Entretanto, Capra afirma que esse domínio está sendo danoso. Percebamos que ao
olhar para cada área científica separadamente, veremos que o progresso é
inegável. Na medicina temos mais formas de salvar vidas, na engenharia,
maneiras melhores e mais viáveis de construir prédios, navios, aviões, cada vez
mais seguros, na química temos medicamentos melhores, produtos químicos mais
eficientes e etc. Entretanto, se olharmos o todo, como propõe Capra, veremos
que o sistema que compõe os indivíduos e o planeta vive uma crise grave. O
progresso segmentado nos impediu de ter uma visão holística da realidade.

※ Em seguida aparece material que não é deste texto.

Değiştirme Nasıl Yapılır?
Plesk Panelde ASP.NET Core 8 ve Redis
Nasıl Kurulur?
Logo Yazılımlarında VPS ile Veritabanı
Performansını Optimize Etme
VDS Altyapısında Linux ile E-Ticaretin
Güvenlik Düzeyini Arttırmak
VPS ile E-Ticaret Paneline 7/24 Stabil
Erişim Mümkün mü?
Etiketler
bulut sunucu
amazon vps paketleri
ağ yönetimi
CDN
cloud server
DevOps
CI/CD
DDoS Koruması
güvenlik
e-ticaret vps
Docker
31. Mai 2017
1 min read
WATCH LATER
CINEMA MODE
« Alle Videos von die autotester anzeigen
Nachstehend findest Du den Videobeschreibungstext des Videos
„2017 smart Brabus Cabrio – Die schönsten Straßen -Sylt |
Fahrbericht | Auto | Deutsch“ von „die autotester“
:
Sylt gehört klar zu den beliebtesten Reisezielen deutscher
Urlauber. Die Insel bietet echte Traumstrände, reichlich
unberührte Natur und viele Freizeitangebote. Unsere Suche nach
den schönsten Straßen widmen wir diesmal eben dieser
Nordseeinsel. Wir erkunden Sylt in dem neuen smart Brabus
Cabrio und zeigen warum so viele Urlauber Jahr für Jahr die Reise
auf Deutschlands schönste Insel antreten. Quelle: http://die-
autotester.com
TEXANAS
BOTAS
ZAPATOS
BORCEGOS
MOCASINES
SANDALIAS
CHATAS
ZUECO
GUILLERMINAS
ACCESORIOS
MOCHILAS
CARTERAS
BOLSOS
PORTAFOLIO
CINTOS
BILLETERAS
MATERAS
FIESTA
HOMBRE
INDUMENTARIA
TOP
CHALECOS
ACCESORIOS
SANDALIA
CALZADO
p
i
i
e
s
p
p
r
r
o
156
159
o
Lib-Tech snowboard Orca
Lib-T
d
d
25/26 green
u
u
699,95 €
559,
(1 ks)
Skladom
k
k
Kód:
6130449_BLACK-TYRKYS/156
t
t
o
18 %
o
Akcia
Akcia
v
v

São
sinais da crise, para Capra, a miséria material de parte significativa da
família humana, a crise de ideias na academia e especialmente a deterioração do
meio ambiente e a crise nuclear do fim dos anos 70 e começo dos anos 80
(período em que escreve), com a iminente, porém nunca ocorrida, guerra nuclear
entre URSS e EUA.
UM NOVO
PARADIGMA: novas reflexões e o diálogo alegórico do filme “Ponto de Mutação”.

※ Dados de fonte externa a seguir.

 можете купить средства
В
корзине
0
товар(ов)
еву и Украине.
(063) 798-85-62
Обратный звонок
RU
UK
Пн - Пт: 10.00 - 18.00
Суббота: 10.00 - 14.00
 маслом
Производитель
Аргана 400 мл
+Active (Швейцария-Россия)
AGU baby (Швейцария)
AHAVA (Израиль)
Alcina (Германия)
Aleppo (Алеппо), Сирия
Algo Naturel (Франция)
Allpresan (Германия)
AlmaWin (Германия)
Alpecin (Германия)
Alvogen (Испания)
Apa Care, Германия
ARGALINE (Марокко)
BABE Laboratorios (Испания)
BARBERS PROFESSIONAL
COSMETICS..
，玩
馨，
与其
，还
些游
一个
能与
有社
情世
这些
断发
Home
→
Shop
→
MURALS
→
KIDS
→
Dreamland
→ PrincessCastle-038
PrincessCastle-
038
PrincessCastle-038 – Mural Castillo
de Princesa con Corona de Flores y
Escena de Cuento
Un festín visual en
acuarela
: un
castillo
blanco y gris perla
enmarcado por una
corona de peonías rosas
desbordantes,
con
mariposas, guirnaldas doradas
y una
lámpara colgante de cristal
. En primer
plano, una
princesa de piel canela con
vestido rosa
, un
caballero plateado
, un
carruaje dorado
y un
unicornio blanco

Para resolver essa crise sistêmica,
Capra propõe uma solução também sistêmica. É o que ele chama de “Concepção
sistêmica da vida”, a ideia de que é possível ver a realidade de uma maneira
distinta, corroer as velhas bases da ciência e iniciar uma nova forma de
analisar o mundo, que abarque o conhecimento intuitivo e que não separe mais a
matéria do espírito (antítese marxista-hegeliana). Capra propõe, de maneira
bastante ambiciosa, o fim do pensamento linear, e o nascimento de uma nova
forma de pensar, que não esteja amarrada ao método cartesiano.

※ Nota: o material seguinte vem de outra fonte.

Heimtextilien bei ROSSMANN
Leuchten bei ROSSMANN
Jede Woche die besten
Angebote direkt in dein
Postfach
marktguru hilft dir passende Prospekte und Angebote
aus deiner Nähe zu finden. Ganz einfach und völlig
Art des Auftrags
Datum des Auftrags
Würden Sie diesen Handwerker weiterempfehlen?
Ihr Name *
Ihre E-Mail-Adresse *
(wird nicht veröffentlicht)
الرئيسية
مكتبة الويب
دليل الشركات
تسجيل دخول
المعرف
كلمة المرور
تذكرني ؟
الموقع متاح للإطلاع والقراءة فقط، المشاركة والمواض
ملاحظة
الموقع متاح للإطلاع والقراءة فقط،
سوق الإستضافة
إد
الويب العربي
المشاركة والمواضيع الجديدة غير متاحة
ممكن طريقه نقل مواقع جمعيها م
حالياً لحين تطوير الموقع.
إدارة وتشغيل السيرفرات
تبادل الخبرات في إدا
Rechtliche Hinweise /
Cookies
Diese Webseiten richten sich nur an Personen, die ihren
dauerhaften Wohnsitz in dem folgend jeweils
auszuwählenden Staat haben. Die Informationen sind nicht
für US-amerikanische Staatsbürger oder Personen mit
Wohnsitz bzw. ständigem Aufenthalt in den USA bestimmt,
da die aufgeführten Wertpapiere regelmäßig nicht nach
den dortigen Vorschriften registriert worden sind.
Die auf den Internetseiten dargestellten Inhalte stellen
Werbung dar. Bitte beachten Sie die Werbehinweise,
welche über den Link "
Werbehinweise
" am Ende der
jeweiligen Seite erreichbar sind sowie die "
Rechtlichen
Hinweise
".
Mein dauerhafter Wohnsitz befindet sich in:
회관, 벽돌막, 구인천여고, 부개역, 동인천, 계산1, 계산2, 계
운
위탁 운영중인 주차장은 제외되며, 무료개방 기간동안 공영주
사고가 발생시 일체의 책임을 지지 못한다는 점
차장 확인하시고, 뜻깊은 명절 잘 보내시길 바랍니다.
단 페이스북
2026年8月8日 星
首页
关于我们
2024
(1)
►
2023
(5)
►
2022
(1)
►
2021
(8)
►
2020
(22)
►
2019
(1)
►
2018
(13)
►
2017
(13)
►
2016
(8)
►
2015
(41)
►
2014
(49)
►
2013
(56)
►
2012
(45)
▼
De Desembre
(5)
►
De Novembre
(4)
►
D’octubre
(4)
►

Tendo isso em mente, no filme “Ponto
de Mutação”, observamos que os três personagens representam três alegorias. A
cientista representa a própria ciência em crise, o poeta representa a
subjetividade humana, também em crise e aparentemente sem espaço, e o político
representa a identidade política humana. Ele é de certa forma aquele que media
o debate, mas é também a alegoria do homem político, o homem social. A crise
que os três vivem em suas vidas representa a crise catastrófica vista por Capra
em seu livro. Nesse sentido, o diálogo que eles constroem, é a própria resposta
sistêmica proposta por Capra. Principalmente na personagem que vive a
Cientista, vemos uma profunda crítica ao método científico e a vontade de ver
triunfar uma visão orgânica das coisas: tudo está ligado e tudo se renova.
A QUESTÃO QUE
PERMANECE: E as ciências humanas? Qual a relação entre o ponto de mutação e o
pensamento clássico?
Sobre as ideias postas no filme e no
livro, gostaria de lançar duas questões para a reflexão daquele que lê esse
texto:
Na crítica ao
empirismo, temos que achar o lugar das ciências humanas. Essas ciências nunca
abraçaram por definitivo o método empírico e já apresentam, de certa forma, uma
visão mais holística do mundo. São mais interdisciplinares, muito mais
dinâmicas e menos fragmentadas que as ciências “naturais”, e vivem em constante
crise com seus métodos. Portanto, qual o ponto de mutação das ciências humanas?
O que Capra
propõe, em linhas muito grosseiras, é um pensamento holístico universal. Mas
será que isso é possível, ou isso significaria o fim da ciência como conhecemos
e uma volta ao pensamento clássico? Nesse sentido, as ideias de Capra se
relacionam diretamente com a forma antiga de pensar as coisas ou não?